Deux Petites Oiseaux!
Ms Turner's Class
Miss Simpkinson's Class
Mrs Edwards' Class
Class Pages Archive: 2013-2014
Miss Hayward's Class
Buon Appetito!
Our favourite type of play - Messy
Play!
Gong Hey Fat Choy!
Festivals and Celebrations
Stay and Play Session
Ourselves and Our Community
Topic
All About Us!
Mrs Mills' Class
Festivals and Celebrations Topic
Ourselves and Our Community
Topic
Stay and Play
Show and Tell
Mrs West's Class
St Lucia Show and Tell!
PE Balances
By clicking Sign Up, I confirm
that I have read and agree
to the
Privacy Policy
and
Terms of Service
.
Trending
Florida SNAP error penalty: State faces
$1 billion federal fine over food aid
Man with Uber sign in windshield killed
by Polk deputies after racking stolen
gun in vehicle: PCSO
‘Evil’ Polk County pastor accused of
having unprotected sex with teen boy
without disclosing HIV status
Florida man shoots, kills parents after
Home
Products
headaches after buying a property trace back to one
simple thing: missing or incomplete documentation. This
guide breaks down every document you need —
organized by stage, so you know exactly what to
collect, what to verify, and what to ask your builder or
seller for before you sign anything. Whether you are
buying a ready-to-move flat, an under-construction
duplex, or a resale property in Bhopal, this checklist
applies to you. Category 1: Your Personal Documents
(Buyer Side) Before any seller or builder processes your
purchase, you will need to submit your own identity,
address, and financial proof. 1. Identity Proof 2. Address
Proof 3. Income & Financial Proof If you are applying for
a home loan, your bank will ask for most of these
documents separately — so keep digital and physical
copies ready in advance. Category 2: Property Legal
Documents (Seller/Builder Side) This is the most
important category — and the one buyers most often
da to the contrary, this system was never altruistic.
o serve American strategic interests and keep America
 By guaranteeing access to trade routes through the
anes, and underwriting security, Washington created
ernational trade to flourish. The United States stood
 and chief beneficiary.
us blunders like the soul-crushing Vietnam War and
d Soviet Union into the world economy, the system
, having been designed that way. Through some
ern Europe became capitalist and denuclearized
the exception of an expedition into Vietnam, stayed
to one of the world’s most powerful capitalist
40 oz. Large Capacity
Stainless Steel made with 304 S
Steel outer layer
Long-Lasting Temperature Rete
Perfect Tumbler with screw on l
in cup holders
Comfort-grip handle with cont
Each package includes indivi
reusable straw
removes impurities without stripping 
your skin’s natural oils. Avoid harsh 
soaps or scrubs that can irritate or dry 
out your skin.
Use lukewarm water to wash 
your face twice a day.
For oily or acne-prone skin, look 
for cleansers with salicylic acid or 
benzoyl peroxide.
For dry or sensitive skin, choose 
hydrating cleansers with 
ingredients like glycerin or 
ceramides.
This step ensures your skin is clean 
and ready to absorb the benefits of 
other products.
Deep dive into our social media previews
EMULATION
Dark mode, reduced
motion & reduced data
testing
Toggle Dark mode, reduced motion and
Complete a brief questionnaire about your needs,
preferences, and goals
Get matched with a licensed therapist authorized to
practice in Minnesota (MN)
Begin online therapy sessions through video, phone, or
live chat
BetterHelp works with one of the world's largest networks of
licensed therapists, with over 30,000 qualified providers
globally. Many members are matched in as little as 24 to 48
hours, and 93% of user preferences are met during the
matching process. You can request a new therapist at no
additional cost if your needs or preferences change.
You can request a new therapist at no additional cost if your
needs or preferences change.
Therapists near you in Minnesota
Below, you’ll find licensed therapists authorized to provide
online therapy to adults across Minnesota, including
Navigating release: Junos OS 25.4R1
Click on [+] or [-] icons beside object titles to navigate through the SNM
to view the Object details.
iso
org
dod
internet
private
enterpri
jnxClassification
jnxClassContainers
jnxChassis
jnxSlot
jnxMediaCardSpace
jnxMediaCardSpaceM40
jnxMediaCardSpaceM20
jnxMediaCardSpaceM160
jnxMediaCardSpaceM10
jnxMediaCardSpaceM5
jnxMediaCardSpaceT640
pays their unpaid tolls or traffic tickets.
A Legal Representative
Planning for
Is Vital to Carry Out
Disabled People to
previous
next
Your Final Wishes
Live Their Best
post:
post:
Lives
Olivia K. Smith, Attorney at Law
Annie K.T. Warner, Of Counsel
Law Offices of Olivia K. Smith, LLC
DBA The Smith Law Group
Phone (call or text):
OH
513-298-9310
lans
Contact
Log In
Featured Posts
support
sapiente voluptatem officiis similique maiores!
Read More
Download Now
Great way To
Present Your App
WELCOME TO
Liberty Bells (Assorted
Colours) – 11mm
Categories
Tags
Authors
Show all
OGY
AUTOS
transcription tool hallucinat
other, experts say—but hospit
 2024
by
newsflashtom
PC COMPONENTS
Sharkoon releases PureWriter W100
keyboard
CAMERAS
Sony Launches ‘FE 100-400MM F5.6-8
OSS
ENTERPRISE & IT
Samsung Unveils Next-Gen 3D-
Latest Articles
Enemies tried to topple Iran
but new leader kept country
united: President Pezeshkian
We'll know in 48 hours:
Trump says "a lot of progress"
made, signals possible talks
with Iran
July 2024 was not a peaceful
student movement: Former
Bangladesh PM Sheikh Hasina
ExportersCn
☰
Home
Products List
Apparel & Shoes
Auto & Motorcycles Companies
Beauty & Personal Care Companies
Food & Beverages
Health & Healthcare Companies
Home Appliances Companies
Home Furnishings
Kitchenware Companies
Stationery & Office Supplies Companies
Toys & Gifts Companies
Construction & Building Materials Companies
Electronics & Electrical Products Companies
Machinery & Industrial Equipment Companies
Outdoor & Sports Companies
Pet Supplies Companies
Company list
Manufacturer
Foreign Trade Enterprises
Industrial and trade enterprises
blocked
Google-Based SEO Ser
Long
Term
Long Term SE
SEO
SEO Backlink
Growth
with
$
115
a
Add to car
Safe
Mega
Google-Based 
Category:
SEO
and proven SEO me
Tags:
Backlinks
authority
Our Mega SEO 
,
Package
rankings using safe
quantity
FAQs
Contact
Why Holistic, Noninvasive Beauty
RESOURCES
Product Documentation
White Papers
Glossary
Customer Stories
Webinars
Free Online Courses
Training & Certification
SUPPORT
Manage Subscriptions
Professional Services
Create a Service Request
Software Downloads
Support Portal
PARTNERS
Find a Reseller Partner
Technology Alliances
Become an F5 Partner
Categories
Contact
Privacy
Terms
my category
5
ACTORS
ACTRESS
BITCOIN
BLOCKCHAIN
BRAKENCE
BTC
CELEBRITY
________________
• **WORK TASK**: Looking at the records above, report how many lines contain the word "Proof". Answer with the number only.

• **ANSWER BOX**: 2